Causes of MRSA infection 

MRSA is a type of staphylococcal bacteria that has developed resistance to a number of widely used antibiotics.

Staphylococcal ("staph") bacteria are relatively common. About 1 in 3 people carry staph bacteria harmlessly on their skin, usually inside their nose and on the surface of their armpits, groin and buttocks. This is known as being "colonised" by staph bacteria.

Up to 1 in every 30 people are colonised by MRSA bacteria. Like other types of staph bacteria, it's usually harmless and not a cause for concern for most healthy people.
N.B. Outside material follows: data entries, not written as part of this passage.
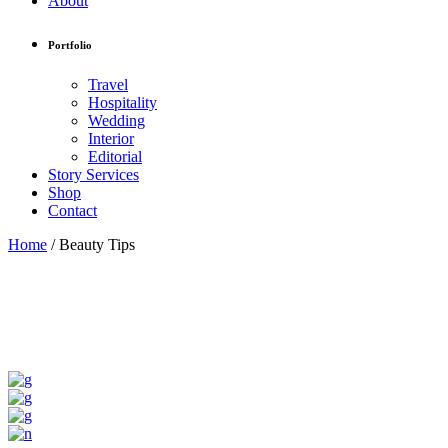
About
Portfolio
Travel
Hospitality
Wedding
Interior
Editorial
Story Services
Shop
Contact
Home
/
Beauty Tips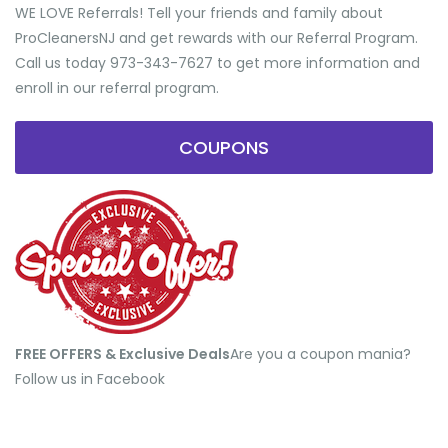
WE LOVE Referrals! Tell your friends and family about
ProCleanersNJ and get rewards with our Referral Program.
Call us today 973-343-7627 to get more information and
enroll in our referral program.
COUPONS
FREE OFFERS & Exclusive Deals
​Are you a coupon mania?
Follow us in Facebook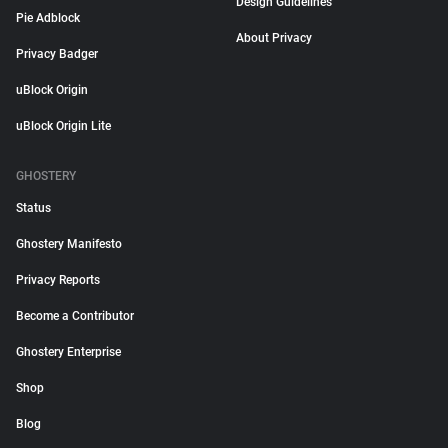
Design Guidelines
Pie Adblock
About Privacy
Privacy Badger
uBlock Origin
uBlock Origin Lite
GHOSTERY
Status
Ghostery Manifesto
Privacy Reports
Become a Contributor
Ghostery Enterprise
Shop
Blog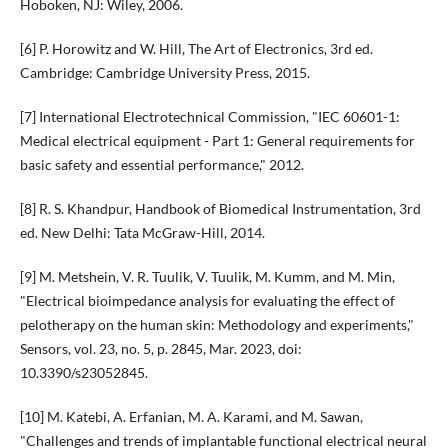
Hoboken, NJ: Wiley, 2006.
[6] P. Horowitz and W. Hill, The Art of Electronics, 3rd ed.
Cambridge: Cambridge University Press, 2015.
[7] International Electrotechnical Commission, "IEC 60601-1:
Medical electrical equipment - Part 1: General requirements for
basic safety and essential performance," 2012.
[8] R. S. Khandpur, Handbook of Biomedical Instrumentation, 3rd
ed. New Delhi: Tata McGraw-Hill, 2014.
[9] M. Metshein, V. R. Tuulik, V. Tuulik, M. Kumm, and M. Min,
"Electrical bioimpedance analysis for evaluating the effect of
pelotherapy on the human skin: Methodology and experiments,"
Sensors, vol. 23, no. 5, p. 2845, Mar. 2023, doi:
10.3390/s23052845.
[10] M. Katebi, A. Erfanian, M. A. Karami, and M. Sawan,
"Challenges and trends of implantable functional electrical neural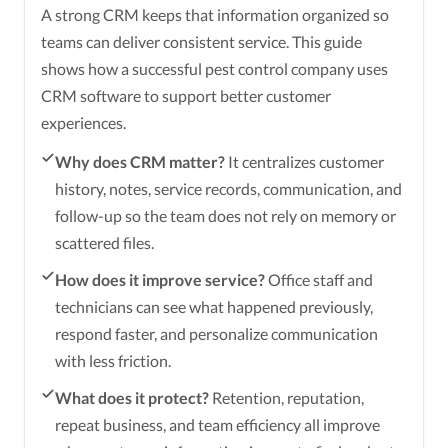
A strong CRM keeps that information organized so
teams can deliver consistent service. This guide
shows how a successful pest control company uses
CRM software to support better customer
experiences.
Why does CRM matter?
It centralizes customer
history, notes, service records, communication, and
follow-up so the team does not rely on memory or
scattered files.
How does it improve service?
Office staff and
technicians can see what happened previously,
respond faster, and personalize communication
with less friction.
What does it protect?
Retention, reputation,
repeat business, and team efficiency all improve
However, it can cause problems if it's able to enter the body or it infects someone in poor health.

How MRSA is spread

MRSA bacteria are usually spread through skin-to-skin contact with someone who has an MRSA infection or has the bacteria living on their skin.

The bacteria can also spread through contact with towels, sheets, clothes, dressings or other objects that have been used by a person infected or colonised with MRSA.
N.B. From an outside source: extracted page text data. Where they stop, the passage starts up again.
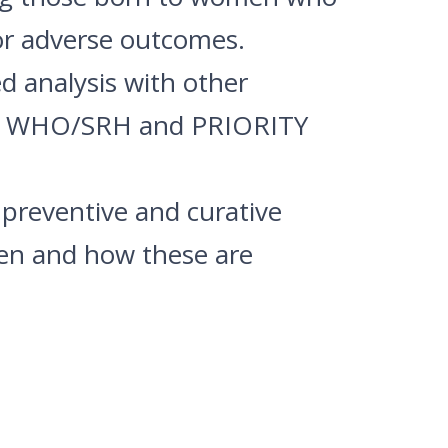
or adverse outcomes.
d analysis with other
 by WHO/SRH and PRIORITY
 preventive and curative
en and how these are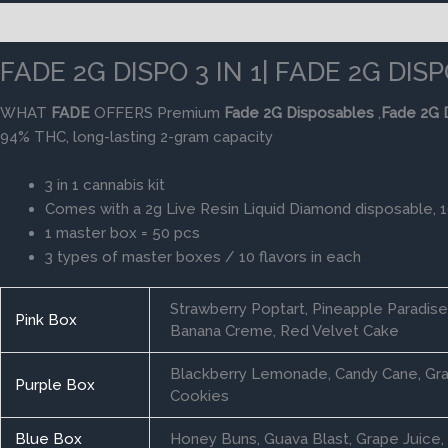
Description
Additional information
Reviews (0)
FADE 2G DISPO 3 IN 1| FADE 2G DI
WHAT
FADE
OFFERS Premium
Fade
2G
Disposables
,
Fade
2G
94% THC, long-lasting 2-gram capacity
3 in 1 cannabis kit
Comes with a 2g Live Resin Liquid Diamond disposable, 
1 master box = 50 pcs
3 types of master boxes / 10 flavors in each
Strawberry Poptart, Pineapple Paradis
Pink Box
Banana Creme, Red Velvet Cake
Blackberry Lemonade, Candy Cane, Gran
Purple Box
Cookies
Blue Box
Honey Buns, Guava Blast, Grape Juice, 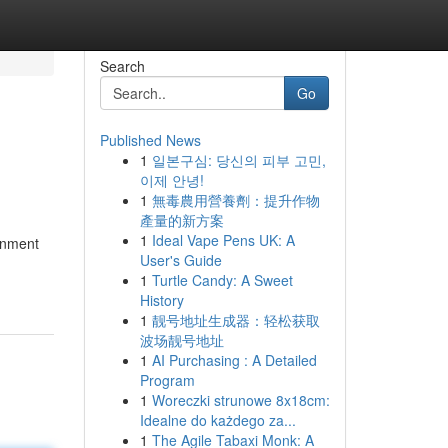
Search
Go
Published News
1
일본구심: 당신의 피부 고민,
이제 안녕!
1
無毒農用營養劑：提升作物
產量的新方案
1
Ideal Vape Pens UK: A
ainment
User's Guide
1
Turtle Candy: A Sweet
History
1
靓号地址生成器：轻松获取
波场靓号地址
1
AI Purchasing : A Detailed
Program
1
Woreczki strunowe 8x18cm:
Idealne do każdego za...
1
The Agile Tabaxi Monk: A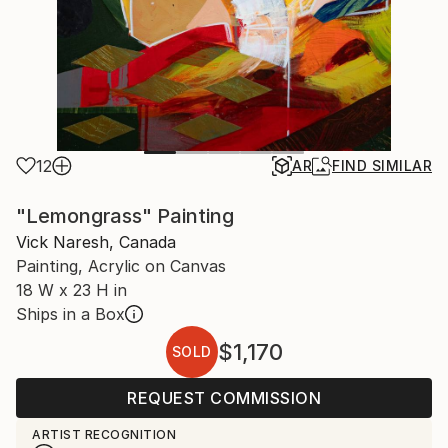
12
AR
FIND SIMILAR
"Lemongrass" Painting
Vick Naresh, Canada
Painting, Acrylic on Canvas
18 W x 23 H in
Ships in a Box
$1,170
SOLD
REQUEST COMMISSION
ARTIST RECOGNITION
MRSA can survive for long periods on objects or surfaces, such as door handles, sinks, floors and cleaning equipment.

MRSA in hospital

You're most at risk of developing an MRSA infection when you're in hospital. This is known as healthcare-associated MRSA infection.
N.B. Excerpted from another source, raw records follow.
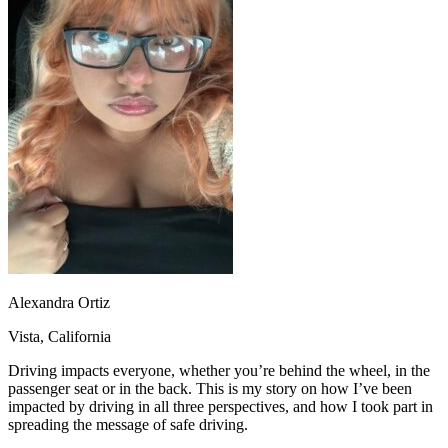
OH
Ohio
Start your course
Your state
CA
California
Start your course
GA
Georgia
Start your course
NV
Nevada
Start your course
PA
Pennsylvania
Start your course
View all 47 states
Traffic School Online
Back
OH
Ohio
Clear your ticket
Your state
AZ
Arizona
Clear your ticket
CA
California
Clear your ticket
NV
Nevada
Clear your ticket
NJ
New Jersey
Clear your ticket
View all 47 states
Alexandra Ortiz
Defensive Driving Courses
Vista, California
Back
OH
Ohio
Lower insurance
Your state
Driving impacts everyone, whether you’re behind the wheel, in the
AZ
Arizona
Lower insurance
passenger seat or in the back. This is my story on how I’ve been
CA
California
Lower insurance
impacted by driving in all three perspectives, and how I took part in
NV
Nevada
Lower insurance
spreading the message of safe driving.
NJ
New Jersey
Lower insurance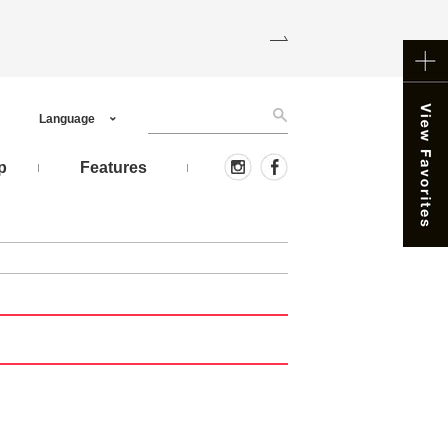
Language
p
Features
This is because people in hospital:

  • are surrounded by a large number of people, including patients, visitors and staff, which makes it easier for the bacteria to spread
  • often have an entry point for bacteria to get into their body, such as a surgical wound, burn, feeding tube, catheter or intravenous tube
  • tend to have more complex health problems than the general population, which makes them more vulnerable to infection

Who's most at risk?

You may be at an increased risk of developing an MRSA infection in hospital if you have:

  • a serious health condition
  • an open wound, burn or cut in your skin
  • a catheter or an intravenous drip
  • a long-term skin condition, such as a leg ulcer or psoriasis
  • recently had surgery
  • been taking frequent courses of antibiotics that aren't effective against MRSA

Patients treated in intensive care units (ICUs) and surgical wards are at a particularly high risk of developing an infection.

MRSA outside of hospital

Although it's much less common, it's also possible to develop an MRSA infection outside of hospital. This is known as community-associated MRSA infection.

It's generally less serious than healthcare-associated MRSA, and in most cases just affects the skin or soft tissues.

The following factors increase your risk of getting an MRSA infection outside of hospital:

  • living in a crowded environment – such as a military base, prison or student hall of residence
  • frequent skin-to-skin contact – outbreaks of MRSA have been reported in people who play contact sports, such as rugby
  • having a cut or grazed skin – this can allow the bacteria to enter the body
  • sharing contaminated items and surfaces – utensils, tools and surfaces can become contaminated with MRSA, and anyone touching this could pick up the infection
  • poor hygiene – you're more likely to get MRSA if you don't wash your hands regularly and don't clean and cover breaks in your skin

Your GP can carry out a swab to test for MRSA if they suspect it's the cause of your infection.